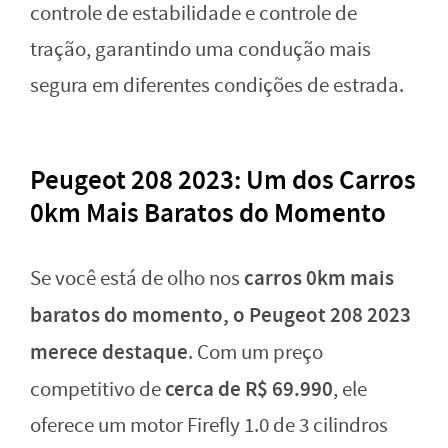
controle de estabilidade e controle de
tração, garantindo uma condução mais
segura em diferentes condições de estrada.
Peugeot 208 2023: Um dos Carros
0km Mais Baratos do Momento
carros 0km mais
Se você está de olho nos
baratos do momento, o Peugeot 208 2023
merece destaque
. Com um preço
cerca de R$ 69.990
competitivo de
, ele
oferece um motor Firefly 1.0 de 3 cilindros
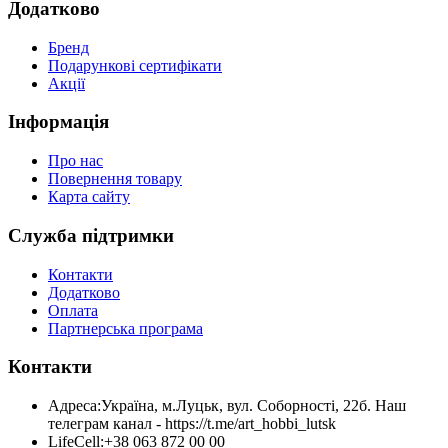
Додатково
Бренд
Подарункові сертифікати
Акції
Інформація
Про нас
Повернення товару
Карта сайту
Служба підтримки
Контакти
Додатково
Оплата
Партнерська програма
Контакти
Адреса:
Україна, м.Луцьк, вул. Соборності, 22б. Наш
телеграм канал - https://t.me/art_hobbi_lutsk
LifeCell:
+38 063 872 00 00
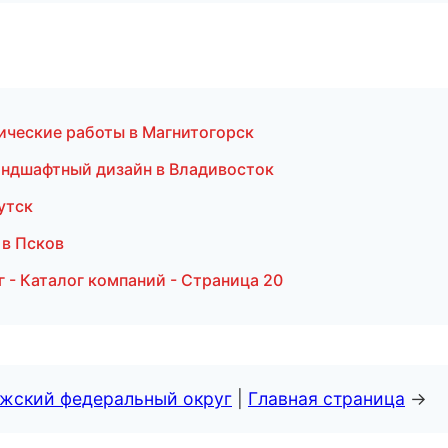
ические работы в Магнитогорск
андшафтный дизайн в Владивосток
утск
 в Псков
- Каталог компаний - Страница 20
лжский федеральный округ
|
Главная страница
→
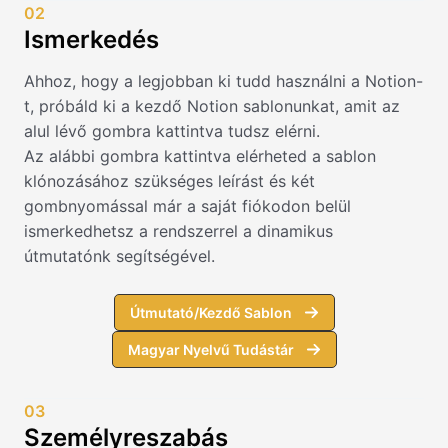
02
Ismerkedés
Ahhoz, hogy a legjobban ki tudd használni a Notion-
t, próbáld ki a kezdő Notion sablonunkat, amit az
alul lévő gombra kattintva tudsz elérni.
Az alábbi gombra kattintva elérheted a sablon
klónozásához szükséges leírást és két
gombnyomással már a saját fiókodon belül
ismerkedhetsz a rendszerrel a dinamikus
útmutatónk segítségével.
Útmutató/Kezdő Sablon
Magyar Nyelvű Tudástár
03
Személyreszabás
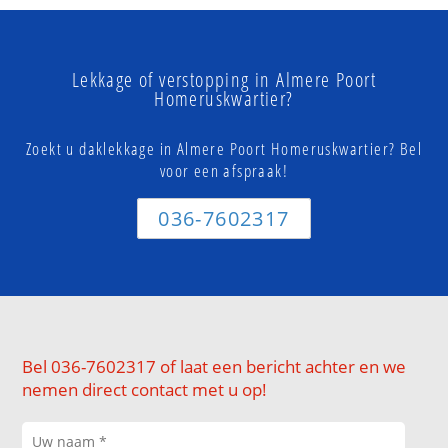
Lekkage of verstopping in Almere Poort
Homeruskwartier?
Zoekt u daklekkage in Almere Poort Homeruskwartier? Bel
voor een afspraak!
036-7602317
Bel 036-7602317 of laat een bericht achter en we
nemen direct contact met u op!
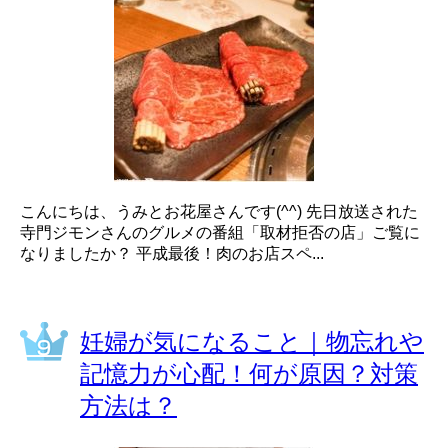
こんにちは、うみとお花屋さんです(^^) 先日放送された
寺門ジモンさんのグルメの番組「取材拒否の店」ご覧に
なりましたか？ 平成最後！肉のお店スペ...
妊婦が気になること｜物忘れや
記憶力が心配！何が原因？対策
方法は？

...

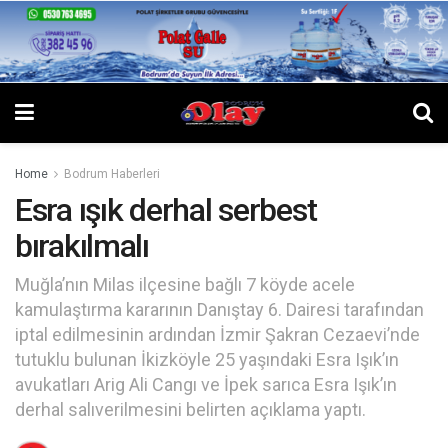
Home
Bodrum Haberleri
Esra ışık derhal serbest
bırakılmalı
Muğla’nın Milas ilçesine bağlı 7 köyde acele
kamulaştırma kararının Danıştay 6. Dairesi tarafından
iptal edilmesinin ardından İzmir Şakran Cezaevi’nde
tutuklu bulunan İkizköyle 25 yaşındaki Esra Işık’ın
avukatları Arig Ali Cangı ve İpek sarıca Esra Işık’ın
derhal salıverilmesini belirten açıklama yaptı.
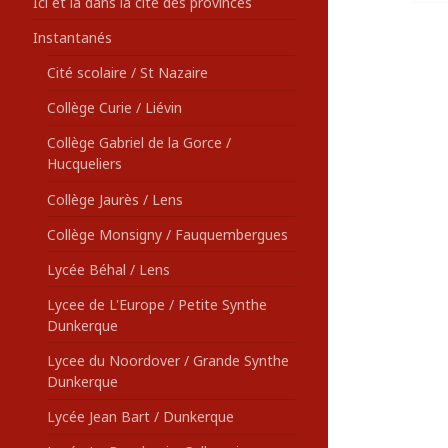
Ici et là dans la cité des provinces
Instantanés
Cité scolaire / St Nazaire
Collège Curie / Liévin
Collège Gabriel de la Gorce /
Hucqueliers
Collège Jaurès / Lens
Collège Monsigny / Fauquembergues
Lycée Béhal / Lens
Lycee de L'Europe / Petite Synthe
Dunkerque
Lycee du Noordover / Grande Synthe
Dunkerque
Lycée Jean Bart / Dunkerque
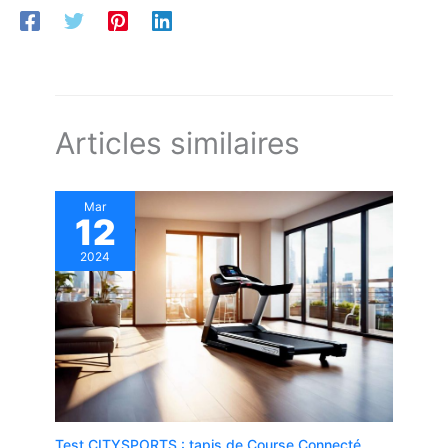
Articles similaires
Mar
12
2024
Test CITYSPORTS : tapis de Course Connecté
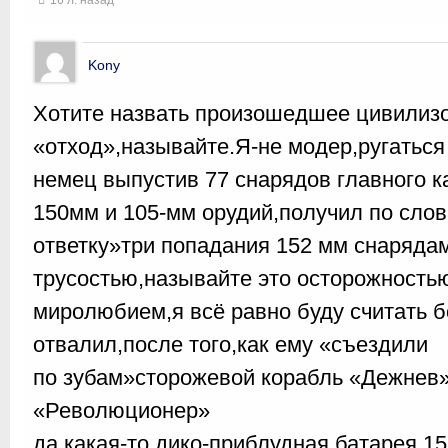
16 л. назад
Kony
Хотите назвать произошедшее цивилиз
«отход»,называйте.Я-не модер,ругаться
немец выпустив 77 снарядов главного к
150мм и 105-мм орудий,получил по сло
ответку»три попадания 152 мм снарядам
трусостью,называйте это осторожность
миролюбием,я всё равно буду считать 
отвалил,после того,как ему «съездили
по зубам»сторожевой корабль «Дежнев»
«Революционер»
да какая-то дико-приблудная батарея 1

---

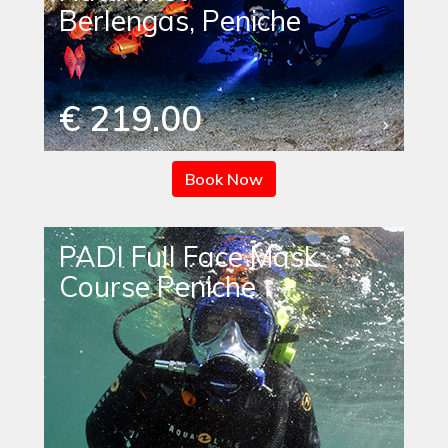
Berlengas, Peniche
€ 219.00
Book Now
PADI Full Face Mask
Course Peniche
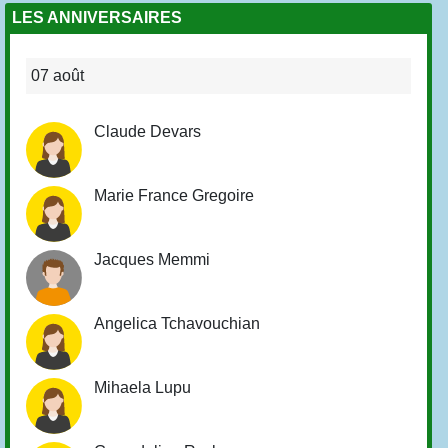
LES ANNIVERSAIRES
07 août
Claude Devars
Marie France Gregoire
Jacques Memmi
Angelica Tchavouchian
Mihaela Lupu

TASK DETAILS |
Copy only what runs above from the line containing "tutuklu bulunan İkizköyle" through the line containing "Lycee du Noordover / Grande Synthe", exactly. Leave out the pictures.

ANSWER TO THIS TASK |
tutuklu bulunan İkizköyle 25 yaşındaki Esra Işık’ın
avukatları Arig Ali Cangı ve İpek sarıca Esra Işık’ın
derhal salıverilmesini belirten açıklama yaptı.
Ici et là dans la cité des provinces
Instantanés
Cité scolaire / St Nazaire
Collège Curie / Liévin
Collège Gabriel de la Gorce /
Hucqueliers
Collège Jaurès / Lens
Collège Monsigny / Fauquembergues
Lycée Béhal / Lens
Lycee de L'Europe / Petite Synthe
Dunkerque
Lycee du Noordover / Grande Synthe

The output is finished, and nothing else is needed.